Cara Allah memuliakan orang-orang yang istiqamah di antaranya dengan memberikan banyak kemudahan dalam kehidupan ini kepadanya. Sebuah pepatah Arab dalam Syarh Mukhtashar Jiddan ‘ala Matn al-Ajurumiyyah, hlm. 12, karya Sayyid Ahmad Zaini Dahlan: haitsuma tastaqim yuqaddir lakallah najahan (di manapun kamu istiqamah, maka Allah akan menakdirkanmu kesuksesan).

Oleh karena itu Ibnul Qoyyim rahimahullah menukilkan perkataan yang indah dalam kitabnya Madarijus Salikin:

كُن صاحبَ الاستقامَةِ لا طالِبَ الكَرامة ، فإنَّ نفسَك متحرِّكَةٌ في طلَبِ الكرامةِ، وربُّك يُطالبُكَ بالاستقامةِ

Jadilah orang yang beristiqomah, (dan) jangan menjadi pencari karamah, karena (sifat) jiwamu itu tergerak mencari karamah, sedangkan Rabb-mu menuntutmu untuk istiqomah!

Perlu juga mewaspadagi gangguan-gangguan keistiqamah.

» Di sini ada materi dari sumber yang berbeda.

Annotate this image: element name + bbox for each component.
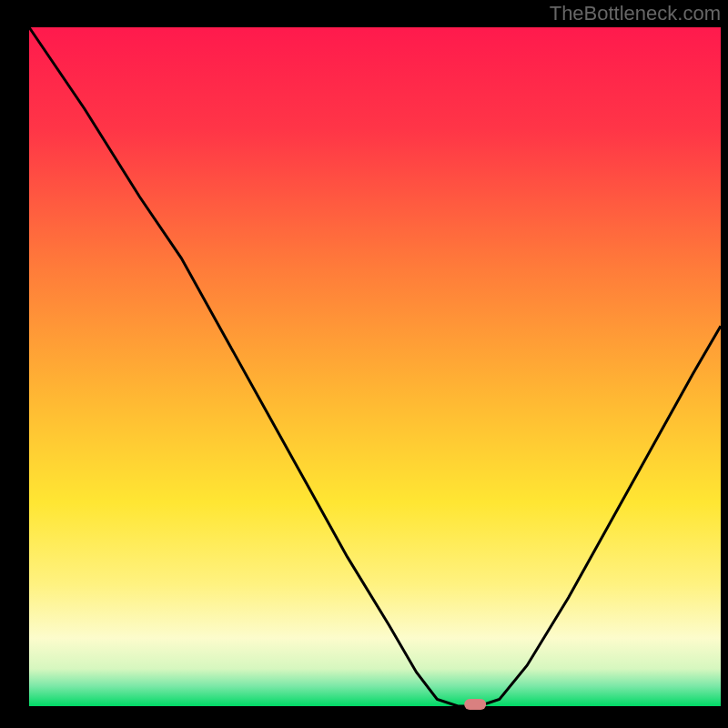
chart-svg: [0, 0, 728, 728]
optimal-marker: [464, 699, 486, 710]
watermark-text: TheBottleneck.com: [550, 2, 721, 25]
bottleneck-chart: [0, 0, 728, 728]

Pertama, seringkali gangguan keistiqamahan adalah karena mengikuti ajakan-ajakan manusia yang menjauhkan kita dari kebutuhan kita kepada Allah. Difirmankan dalam Surat Asy-Syura [42] ayat 15:

وَاسْتَقِمْ كَمَا أُمِرْتَ وَلا تَتَّبِعْ أَهْوَاءَهُمْ وَقُلْ آمَنْتُ بِمَا أَنْزَلَ اللَّهُ مِنْ كِتَابٍ وَأُمِرْتُ لِأَعْدِلَ بَيْنَكُمُ  

Dan tetaplah (istiqamah beriman dan berdakwah) sebagaimana diperintahkan kepadamu (Muhammad) dan janganlah mengikuti keinginan mereka dan katakanlah, ‘Aku beriman kepada Kitab yang diturunkan Allah dan aku diperintahkan agar berlaku adil di antara kamu.

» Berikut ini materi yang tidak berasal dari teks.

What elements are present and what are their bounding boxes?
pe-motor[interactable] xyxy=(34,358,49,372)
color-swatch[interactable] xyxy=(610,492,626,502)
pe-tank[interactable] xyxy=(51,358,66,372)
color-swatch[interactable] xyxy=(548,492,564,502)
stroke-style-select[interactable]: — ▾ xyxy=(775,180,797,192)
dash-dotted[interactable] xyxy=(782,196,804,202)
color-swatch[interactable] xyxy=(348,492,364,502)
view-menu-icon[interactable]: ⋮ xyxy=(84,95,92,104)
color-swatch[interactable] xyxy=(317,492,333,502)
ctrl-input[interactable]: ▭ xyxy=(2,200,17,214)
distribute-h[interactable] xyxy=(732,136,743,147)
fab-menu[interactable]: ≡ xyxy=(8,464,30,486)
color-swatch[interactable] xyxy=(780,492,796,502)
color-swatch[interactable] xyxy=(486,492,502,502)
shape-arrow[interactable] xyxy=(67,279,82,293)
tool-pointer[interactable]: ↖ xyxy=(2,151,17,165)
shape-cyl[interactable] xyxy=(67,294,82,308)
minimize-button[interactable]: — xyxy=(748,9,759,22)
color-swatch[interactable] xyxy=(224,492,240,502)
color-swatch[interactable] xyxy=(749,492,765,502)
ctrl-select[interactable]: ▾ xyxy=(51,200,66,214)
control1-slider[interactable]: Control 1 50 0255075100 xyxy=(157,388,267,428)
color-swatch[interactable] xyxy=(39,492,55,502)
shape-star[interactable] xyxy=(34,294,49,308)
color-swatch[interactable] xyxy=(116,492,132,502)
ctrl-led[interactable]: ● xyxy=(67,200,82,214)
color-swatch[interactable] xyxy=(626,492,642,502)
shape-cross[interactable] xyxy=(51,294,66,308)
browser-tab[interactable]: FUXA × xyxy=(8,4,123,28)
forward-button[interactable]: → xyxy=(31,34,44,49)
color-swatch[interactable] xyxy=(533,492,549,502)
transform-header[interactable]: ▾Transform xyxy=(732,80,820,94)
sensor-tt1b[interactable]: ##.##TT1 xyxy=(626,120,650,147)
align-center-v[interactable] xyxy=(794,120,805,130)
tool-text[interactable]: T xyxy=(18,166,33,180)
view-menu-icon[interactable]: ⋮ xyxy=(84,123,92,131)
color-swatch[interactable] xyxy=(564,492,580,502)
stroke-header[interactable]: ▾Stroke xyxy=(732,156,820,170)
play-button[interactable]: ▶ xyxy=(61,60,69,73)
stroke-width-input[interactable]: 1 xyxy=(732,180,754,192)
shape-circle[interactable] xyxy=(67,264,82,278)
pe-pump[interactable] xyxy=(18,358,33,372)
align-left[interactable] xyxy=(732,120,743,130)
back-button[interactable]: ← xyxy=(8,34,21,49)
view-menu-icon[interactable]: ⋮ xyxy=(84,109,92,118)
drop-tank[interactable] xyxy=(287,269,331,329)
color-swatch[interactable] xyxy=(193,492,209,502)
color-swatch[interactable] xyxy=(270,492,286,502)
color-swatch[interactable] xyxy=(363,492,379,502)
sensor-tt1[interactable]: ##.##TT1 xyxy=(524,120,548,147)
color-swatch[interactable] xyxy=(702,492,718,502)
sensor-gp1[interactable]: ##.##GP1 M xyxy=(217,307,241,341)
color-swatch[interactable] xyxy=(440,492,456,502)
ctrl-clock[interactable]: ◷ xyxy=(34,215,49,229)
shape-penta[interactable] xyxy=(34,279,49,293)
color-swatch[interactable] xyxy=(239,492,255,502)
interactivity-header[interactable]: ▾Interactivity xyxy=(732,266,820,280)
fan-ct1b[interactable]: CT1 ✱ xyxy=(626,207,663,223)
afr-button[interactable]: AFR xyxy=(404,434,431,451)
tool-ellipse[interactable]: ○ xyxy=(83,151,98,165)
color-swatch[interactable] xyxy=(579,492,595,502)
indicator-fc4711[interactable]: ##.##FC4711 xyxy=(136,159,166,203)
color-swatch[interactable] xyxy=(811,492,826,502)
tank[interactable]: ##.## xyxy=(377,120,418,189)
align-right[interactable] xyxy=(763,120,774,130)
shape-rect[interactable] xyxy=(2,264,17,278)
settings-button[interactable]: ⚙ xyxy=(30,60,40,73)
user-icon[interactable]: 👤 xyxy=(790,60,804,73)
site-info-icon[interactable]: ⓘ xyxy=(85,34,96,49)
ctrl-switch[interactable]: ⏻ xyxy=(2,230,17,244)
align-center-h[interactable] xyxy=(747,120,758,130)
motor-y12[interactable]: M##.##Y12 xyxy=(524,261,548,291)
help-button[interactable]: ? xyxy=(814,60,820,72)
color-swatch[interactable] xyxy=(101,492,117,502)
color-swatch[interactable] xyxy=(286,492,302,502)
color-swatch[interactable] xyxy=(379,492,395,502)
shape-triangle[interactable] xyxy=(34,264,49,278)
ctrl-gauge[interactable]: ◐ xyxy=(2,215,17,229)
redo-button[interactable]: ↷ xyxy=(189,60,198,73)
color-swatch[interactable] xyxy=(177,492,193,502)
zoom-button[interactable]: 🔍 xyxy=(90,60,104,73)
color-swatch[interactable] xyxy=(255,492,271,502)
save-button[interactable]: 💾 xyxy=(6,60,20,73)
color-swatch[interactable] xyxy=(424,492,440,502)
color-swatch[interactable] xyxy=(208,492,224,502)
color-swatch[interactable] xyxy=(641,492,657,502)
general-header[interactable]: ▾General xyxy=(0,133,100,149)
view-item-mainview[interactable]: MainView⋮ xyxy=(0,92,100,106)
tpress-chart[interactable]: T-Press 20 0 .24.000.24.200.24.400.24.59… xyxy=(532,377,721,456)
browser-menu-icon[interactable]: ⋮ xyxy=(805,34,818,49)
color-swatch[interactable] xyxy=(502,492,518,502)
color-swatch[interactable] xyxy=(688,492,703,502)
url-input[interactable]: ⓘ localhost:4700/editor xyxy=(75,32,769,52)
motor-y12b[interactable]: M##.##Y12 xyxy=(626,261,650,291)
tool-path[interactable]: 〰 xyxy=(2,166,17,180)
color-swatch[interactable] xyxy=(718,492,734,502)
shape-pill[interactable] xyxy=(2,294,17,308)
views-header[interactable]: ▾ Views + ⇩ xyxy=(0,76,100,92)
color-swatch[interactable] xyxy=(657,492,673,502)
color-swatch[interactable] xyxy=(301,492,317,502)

Kedua, seringkali pula gangguan keistiqamahan adalah karena terlalu memperturutkan hawa nafsu sehingga menomorduakan ilmu. Perhatikan dalam Surat Asy-Syura ayat 15:

فَلِذَلِكَ فَادْعُ وَاسْتَقِمْ كَمَا أُمِرْتَ وَلَا تَتَّبِعْ أَهْوَاءَهُمْ  (الشورى: ١٥)

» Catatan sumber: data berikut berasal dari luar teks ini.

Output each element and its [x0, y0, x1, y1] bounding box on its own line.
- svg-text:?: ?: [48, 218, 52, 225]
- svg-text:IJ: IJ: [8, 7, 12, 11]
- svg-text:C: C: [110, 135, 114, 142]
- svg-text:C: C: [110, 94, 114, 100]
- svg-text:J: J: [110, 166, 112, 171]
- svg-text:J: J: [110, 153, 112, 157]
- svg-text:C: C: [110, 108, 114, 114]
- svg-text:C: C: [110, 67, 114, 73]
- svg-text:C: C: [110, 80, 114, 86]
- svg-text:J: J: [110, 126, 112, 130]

“Maka karena itu serulah (mereka kepada agama ini) dan istiqamahlah sebagaimana diperintahkan kepadamu dan janganlah mengikuti hawa nafsu mereka.”

Dahulu pernah datang seorang sahabat yang bertanya tentang ilmu. Beliau adalah Abu ‘Amr atau Abu ‘Amrah, Sufyan bin Abdillah r.a., yang berkata:

 عَنْ أَبِيْ عَمْرٍو، وَقِيْلَ، أَبِيْ عَمْرَةَ سُفْيَانَ بْنِ عَبْدِ اللهِ رَضِيَ اللهُ عَنْهُ قَالَ: قُلْتُ يَارَسُوْلَ اللهِ قُلْ لِيْ فِي الإِسْلامِ قَوْلاً لاَ أَسْأَلُ عَنْهُ أَحَدَاً غَيْرَكَ؟ قَالَ: قُلْ آمَنْتُ باللهِ ثُمَّ استَقِمْ

“Aku berkata: Wahai Rasulullah katakanlah kepadaku suatu perkataan dalam Islam yang aku tidak perlu bertanya tentangnya kepada seorang pun selainmu.” Beliau bersabda, “Katakanlah: aku beriman kepada Allah, kemudian istiqamahlah.”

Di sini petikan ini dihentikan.